If that's too confusing, then maybe createWeight should have separate needsScores and postingsFlags parameters?

asfimport commented 9 years ago

Robert Muir (@rmuir) (migrated from JIRA)

Do we really need to make them disjoint? Personally I think Adrien's idea of an enum has value.

asfimport commented 9 years ago

Alan Woodward (@romseygeek) (migrated from JIRA)

Updated patch, using a new PostingsFeatures enum instead of a bitmask. I tried using the already-existing IndexOptions, but it doesn't deal with payloads directly - maybe we could look at merging the two enums later on?

asfimport commented 9 years ago

Robert Muir (@rmuir) (migrated from JIRA)

Hmm, I am a little confused. I am unsure about this new enum for the low level postings api (versus scorers).

Realistically, they are different. The new enum is a little bogus in that it pretends to be comparable, but Offsets and Payloads and All is a mess. I don't think we should bring this into our postings api? Maybe its ok for Scorer, but we should keep that contained. I do think its nice to have a unified api across them, but i don't think our codec api should suffer from "problems" in scorer-land :)

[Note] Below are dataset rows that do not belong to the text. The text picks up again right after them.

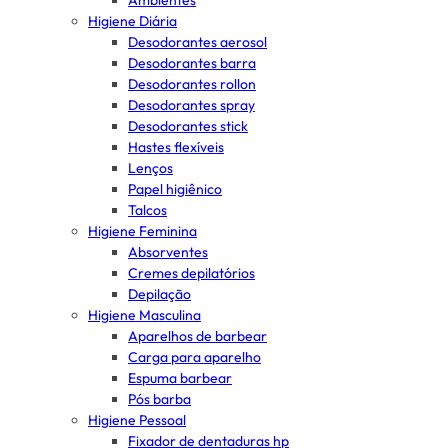
Ambientes
Higiene Diária
Desodorantes aerosol
Desodorantes barra
Desodorantes rollon
Desodorantes spray
Desodorantes stick
Hastes flexíveis
Lenços
Papel higiênico
Talcos
Higiene Feminina
Absorventes
Cremes depilatórios
Depilação
Higiene Masculina
Aparelhos de barbear
Carga para aparelho
Espuma barbear
Pós barba
Higiene Pessoal
Fixador de dentaduras hp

And I still don't have an understanding of the proposed semantics for scorers. If I only have documents in the index, but i ask for frequencies, what happens? If i only have positions and ask for payloads, etc.

It can't really be consistent with postings, which return null in unsupported cases, since returning null already has a special meaning for Weight.scorer().

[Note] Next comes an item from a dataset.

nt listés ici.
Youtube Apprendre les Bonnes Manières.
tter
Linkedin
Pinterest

asfimport commented 9 years ago

Robert Muir (@rmuir) (migrated from JIRA)

We also need semantics for "doesnt make sense at all". For example if i request positions from a MatchAllDocsScorer, what happens?

asfimport commented 9 years ago

Robert Muir (@rmuir) (migrated from JIRA)

One solution to simplify the enum, is to drop offsets from it. No scorers or anything use them today, so it would eliminate the confusion and be an ordered enum, docs -> freqs -> positions -> payloads.

asfimport commented 9 years ago

Alan Woodward (@romseygeek) (migrated from JIRA)

When requesting postings features that don't exist in the index, does it make sense to throw an exception of some kind from createWeight()? There's no way the query can run, and you want to know about it as soon as possible.

For 'nonsensical' requests, we already have 'information unavailable' defaults on PostingsEnum: -1 for positions and offsets, null for payloads, so I think it's fine to just return that.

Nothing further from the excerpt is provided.